## PROBLEM DESCRIPTION:
Below are some records. Write out the line that contains "Acumulado Championship 2026" and all lines after it, exactly, but not the pictures.

## DATA RECORDS:
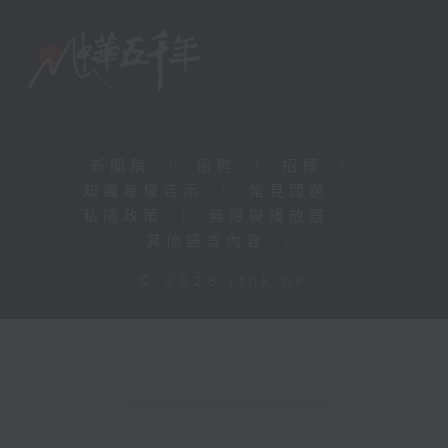
新聞稿
|
招聘
|
招標
|
知識產權告示
|
常見問題
|
私隱政策
|
無障礙播放器
|
其他語言內容
|
© 2026 rthk.hk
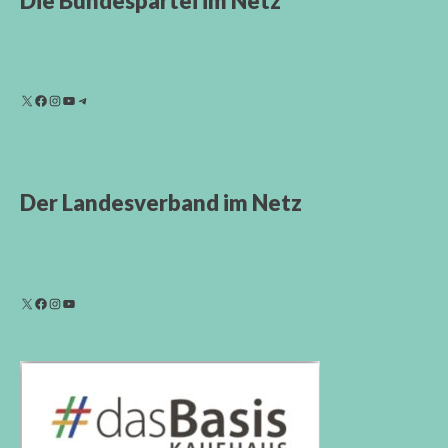
Die Bundespartei im Netz
Der Landesverband im Netz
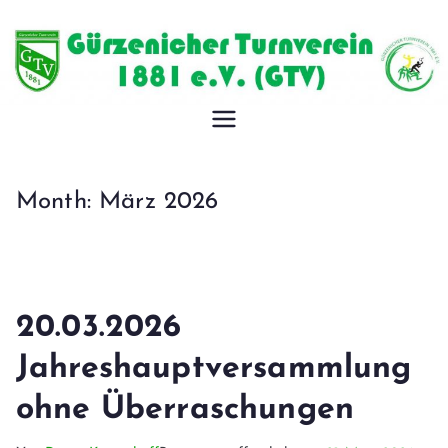
Zum
Inhalt
springen
Gürzeniche
r
Month:
März 2026
Turnverein
1881 e.V.
20.03.2026
Jahreshauptversammlung
ohne Überraschungen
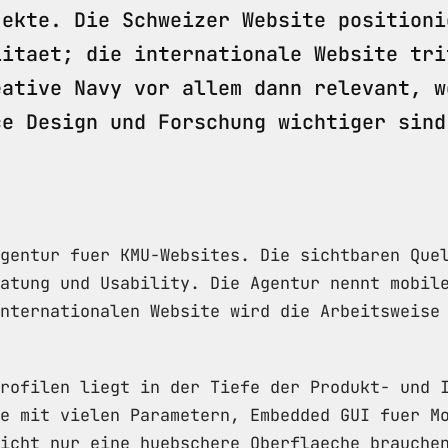
jekte. Die Schweizer Website positioni
litaet; die internationale Website tri
eative Navy vor allem dann relevant, w
ce Design und Forschung wichtiger sind
gentur fuer KMU-Websites. Die sichtbaren Que
atung und Usability. Die Agentur nennt mobil
nternationalen Website wird die Arbeitsweise
rofilen liegt in der Tiefe der Produkt- und 
e mit vielen Parametern, Embedded GUI fuer M
icht nur eine huebschere Oberflaeche brauche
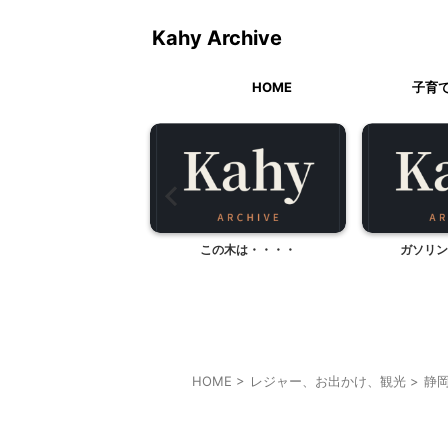
Kahy Archive
HOME
子育
010年 今年のお節
この木は・・・・
ガソリン
HOME
>
レジャー、お出かけ、観光
>
静
静岡レジャー、観光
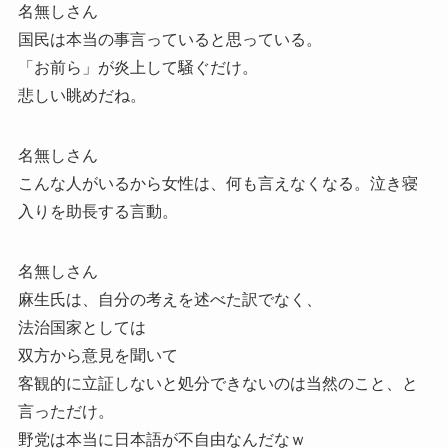
名無しさん
国民は本当の事言っていると思っている。
「お前ら」が炎上して騒ぐだけ。
悲しい眺めだね。
名無しさん
こんな人がいるから女性は、何も言えなくなる。泣き寝
入りを助長する言動。
名無しさん
麻生氏は、自分の考えを述べた訳でなく、
法治国家としては
双方から意見を聞いて
客観的に立証しないと処分できないのは当然のこと、と
言っただけ。
野党は本当に日本語が不自由なんだなｗ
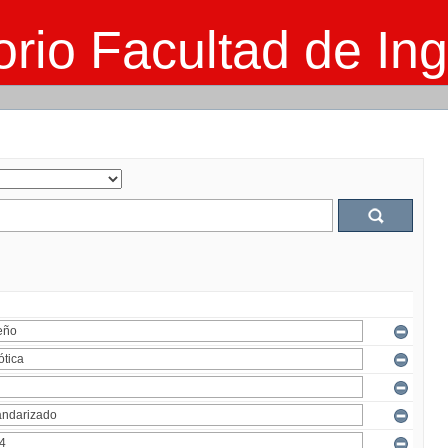
rio Facultad de Ing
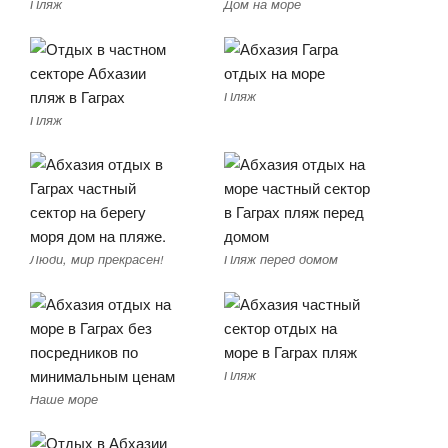
Пляж
Дом на море
Пляж
Пляж
Люди, мир прекрасен!
Пляж перед домом
Пляж
Наше море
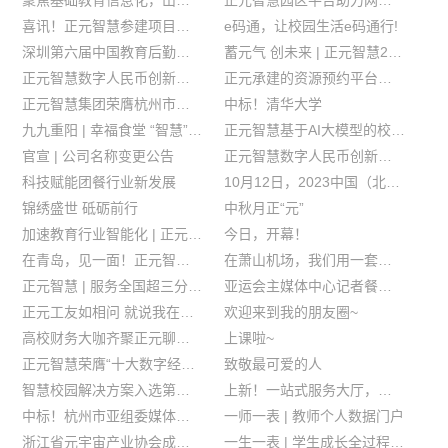
聚焦基础教育信息化，山西多所名校名园校长走进正元智慧参观调研
正元智慧园区平台助力网营物联产业园智慧升级
喜讯！正元智慧参建项目荣获国家优质工程奖
e码通，让校园生活e码通行!
深圳第六届中国教育后勤展，期待您的莅临！
蓄元气 创未来 | 正元智慧2024届校招开始啦！
正元智慧数字人民币创新应用成果亮相2023金融街论坛年会
正元承建的资源预约平台入选教育部高校信息化建设与应用典型案例
正元智慧集团荣膺杭州市总部企业
中标！清华大学
九九重阳 | 幸福食堂 “智慧”爱老
正元智慧基于AI大模型的校园智能服务助手亮相中国高等教育博览会
官宣 | 公司名称变更公告
正元智慧数字人民币创新应用成果亮相2023中国（北京）数字金融论坛展
科技赋能团餐行业新发展
10月12日，2023中国（北京）数字金融论坛见
锦绣盛世 砥砺前行
中秋月正“元”
加速教育行业智能化 | 正元智慧应邀出席华为全联接大会2023
今日，开幕！
在青岛，见一面！正元智慧诚邀您参加第60届中国高等教育博览会
在萧山机场，我们用一套系统便利2万人就餐
正元智慧 | 服务全国超三分之一的师范院校！
亚运会主媒体中心记者餐厅今日开餐，正元智慧提供就餐系统保障
正元工友如相问 就说我在开学季
欢迎来到我的朋友圈~
高校财务大咖齐聚正元聊数币
上课啦~
正元智慧荣膺“十大数字经济风云企业”
致敬最可爱的人
智慧校园解决方案入选第二批智慧教育产品和服务供应商名录
上新！一站式服务大厅，跑出师生服务“加速度”
中标！杭州市亚组委媒体中心智慧餐厅建设项目
一师一表 | 教师个人数据门户
浙江省元宇宙产业协会成立！正元数据任副会长单位
一生一表 | 学生成长全过程信息门户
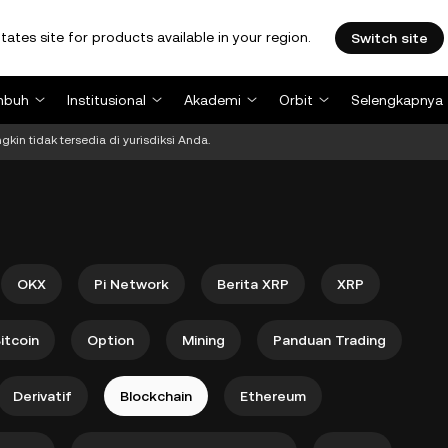
tates site for products available in your region.
Switch site
mbuh
Institusional
Akademi
Orbit
Selengkapnya
kin tidak tersedia di yurisdiksi Anda.
OKX
Pi Network
Berita XRP
XRP
itcoin
Option
Mining
Panduan Trading
Derivatif
Blockchain
Ethereum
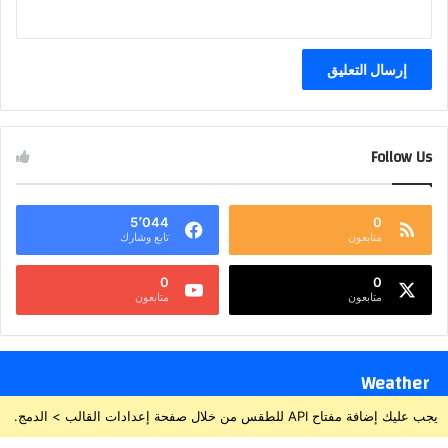
Follow Us
5٬044
0
متابعون
تابع وشارك
0
0
متابعون
متابعون
Weather
يجب عليك إضافة مفتاح API للطقس من خلال صفحة إعدادات القالب > الدمج.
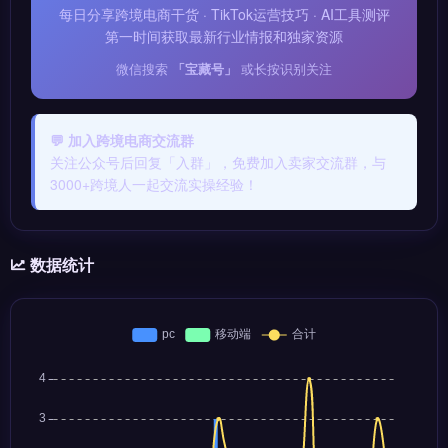
每日分享跨境电商干货 · TikTok运营技巧 · AI工具测评
第一时间获取最新行业情报和独家资源
微信搜索
「宝藏号」
或长按识别关注
💬 加入跨境电商交流群
关注公众号后回复「入群」，免费加入卖家交流群，与
3000+跨境人一起交流实操经验！
数据统计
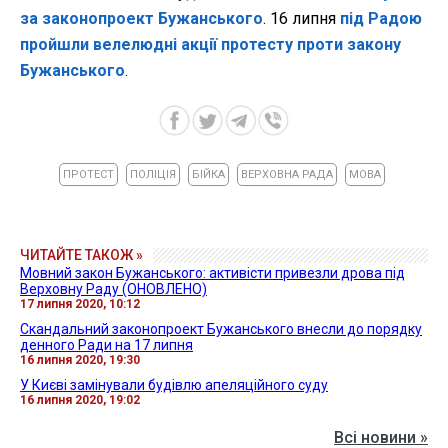
за законопроект Бужанського
. 16 липня
під Радою
пройшли велелюдні акції протесту проти закону
Бужанського
.
ПРОТЕСТ
ПОЛІЦІЯ
БІЙКА
ВЕРХОВНА РАДА
МОВА
ЧИТАЙТЕ ТАКОЖ »
Мовний закон Бужанського: активісти привезли дрова під
Верховну Раду (ОНОВЛЕНО)
17 липня 2020, 10:12
Скандальний законопроект Бужанського внесли до порядку
денного Ради на 17 липня
16 липня 2020, 19:30
У Києві замінували будівлю апеляційного суду
16 липня 2020, 19:02
Всі новини »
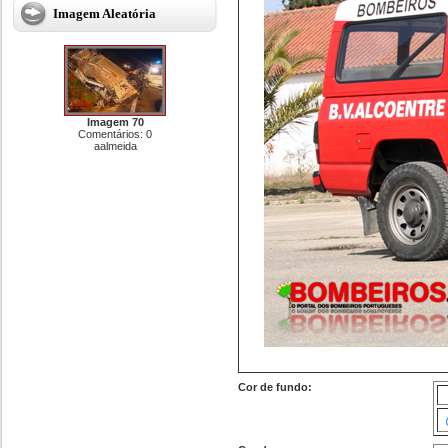
Imagem Aleatória
Imagem 70
Comentários: 0
aalmeida
Cor de fundo:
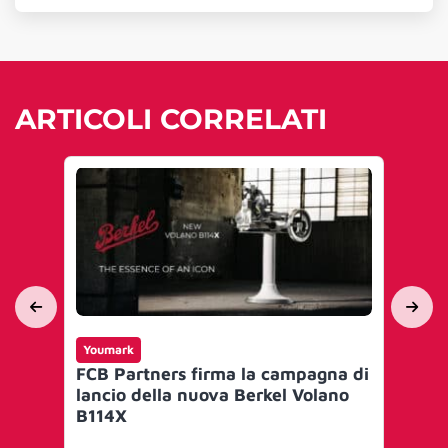
ARTICOLI CORRELATI
Youmark
Yo
FCB Partners firma la campagna di
All
lancio della nuova Berkel Volano
pr
B114X
Ad
Pa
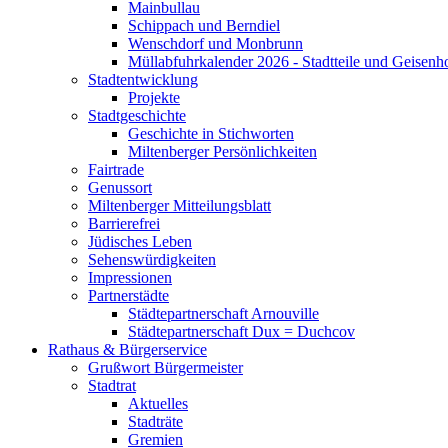
Mainbullau
Schippach und Berndiel
Wenschdorf und Monbrunn
Müllabfuhrkalender 2026 - Stadtteile und Geisenh
Stadtentwicklung
Projekte
Stadtgeschichte
Geschichte in Stichworten
Miltenberger Persönlichkeiten
Fairtrade
Genussort
Miltenberger Mitteilungsblatt
Barrierefrei
Jüdisches Leben
Sehenswürdigkeiten
Impressionen
Partnerstädte
Städtepartnerschaft Arnouville
Städtepartnerschaft Dux = Duchcov
Rathaus & Bürgerservice
Grußwort Bürgermeister
Stadtrat
Aktuelles
Stadträte
Gremien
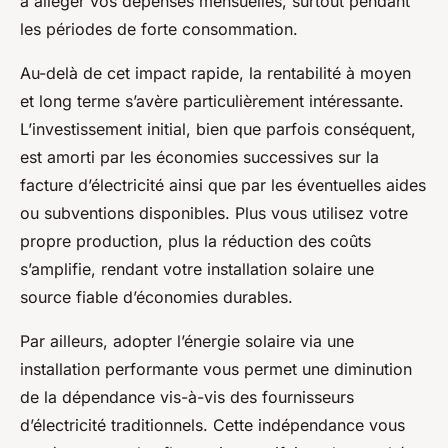
à alléger vos dépenses mensuelles, surtout pendant
les périodes de forte consommation.
Au-delà de cet impact rapide, la rentabilité à moyen
et long terme s’avère particulièrement intéressante.
L’investissement initial, bien que parfois conséquent,
est amorti par les économies successives sur la
facture d’électricité ainsi que par les éventuelles aides
ou subventions disponibles. Plus vous utilisez votre
propre production, plus la réduction des coûts
s’amplifie, rendant votre installation solaire une
source fiable d’économies durables.
Par ailleurs, adopter l’énergie solaire via une
installation performante vous permet une diminution
de la dépendance vis-à-vis des fournisseurs
d’électricité traditionnels. Cette indépendance vous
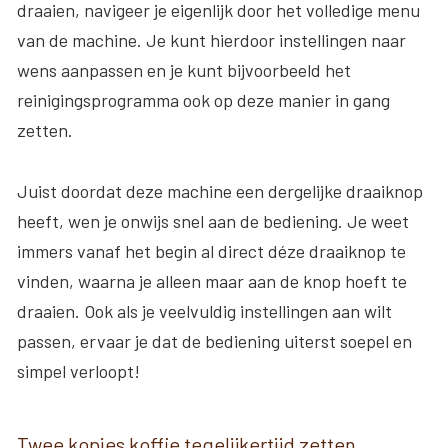
draaien, navigeer je eigenlijk door het volledige menu
van de machine. Je kunt hierdoor instellingen naar
wens aanpassen en je kunt bijvoorbeeld het
reinigingsprogramma ook op deze manier in gang
zetten.
Juist doordat deze machine een dergelijke draaiknop
heeft, wen je onwijs snel aan de bediening. Je weet
immers vanaf het begin al direct déze draaiknop te
vinden, waarna je alleen maar aan de knop hoeft te
draaien. Ook als je veelvuldig instellingen aan wilt
passen, ervaar je dat de bediening uiterst soepel en
simpel verloopt!
Twee kopjes koffie tegelijkertijd zetten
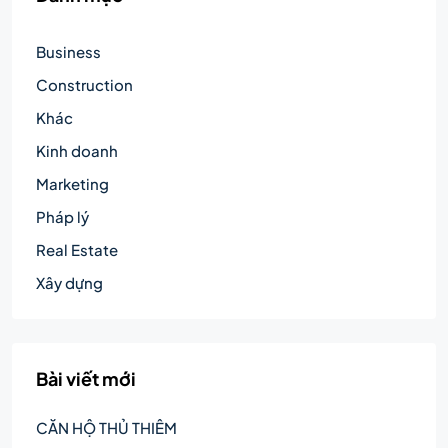
Business
Construction
Khác
Kinh doanh
Marketing
Pháp lý
Real Estate
Xây dựng
Bài viết mới
CĂN HỘ THỦ THIÊM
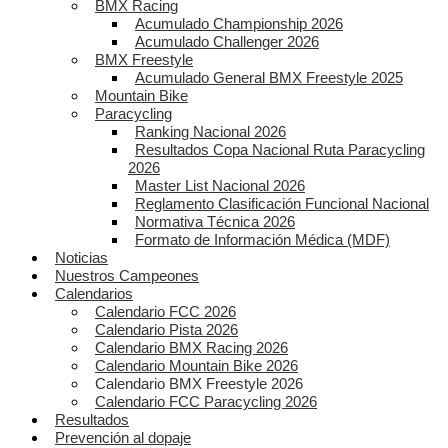
BMX Racing
Acumulado Championship 2026
Acumulado Challenger 2026
BMX Freestyle
Acumulado General BMX Freestyle 2025
Mountain Bike
Paracycling
Ranking Nacional 2026
Resultados Copa Nacional Ruta Paracycling
2026
Master List Nacional 2026
Reglamento Clasificación Funcional Nacional
Normativa Técnica 2026
Formato de Información Médica (MDF)
Noticias
Nuestros Campeones
Calendarios
Calendario FCC 2026
Calendario Pista 2026
Calendario BMX Racing 2026
Calendario Mountain Bike 2026
Calendario BMX Freestyle 2026
Calendario FCC Paracycling 2026
Resultados
Prevención al dopaje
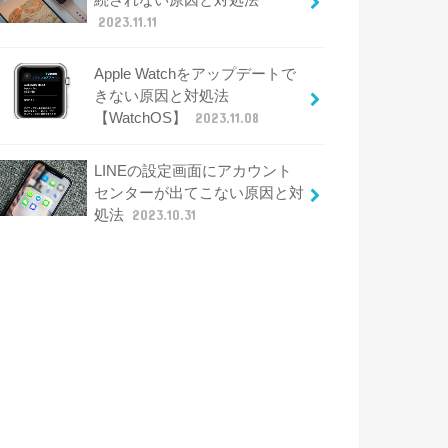
2023.11.11
Apple Watchをアップデートで
きない原因と対処法
【WatchOS】
2023.11.08
LINEの設定画面にアカウント
センターが出てこない原因と対
処法
2023.10.31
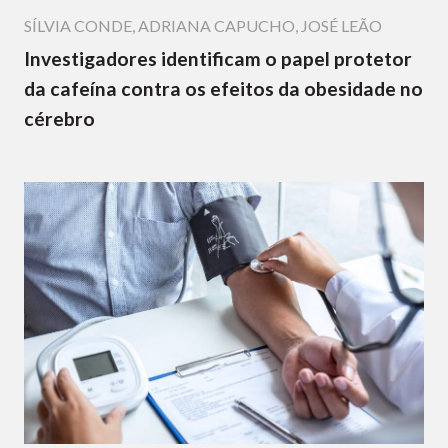
SÍLVIA CONDE
,
ADRIANA CAPUCHO
,
JOSÉ LEÃO
Investigadores identificam o papel protetor
da cafeína contra os efeitos da obesidade no
cérebro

## EXERCISE SOLUTION:
Acumulado Championship 2026
Acumulado Challenger 2026
BMX Freestyle
Acumulado General BMX Freestyle 2025
Mountain Bike
Paracycling
Ranking Nacional 2026
Resultados Copa Nacional Ruta Paracycling
2026
Master List Nacional 2026
Reglamento Clasificación Funcional Nacional
Normativa Técnica 2026
Formato de Información Médica (MDF)
Noticias
Nuestros Campeones
Calendarios
Calendario FCC 2026
Calendario Pista 2026
Calendario BMX Racing 2026
Calendario Mountain Bike 2026
Calendario BMX Freestyle 2026
Calendario FCC Paracycling 2026
Resultados
Prevención al dopaje
2023.11.11
Apple Watchをアップデートで
きない原因と対処法
【WatchOS】
2023.11.08
LINEの設定画面にアカウント
センターが出てこない原因と対
処法
2023.10.31
SÍLVIA CONDE
,
ADRIANA CAPUCHO
,
JOSÉ LEÃO
Investigadores identificam o papel protetor
da cafeína contra os efeitos da obesidade no
cérebro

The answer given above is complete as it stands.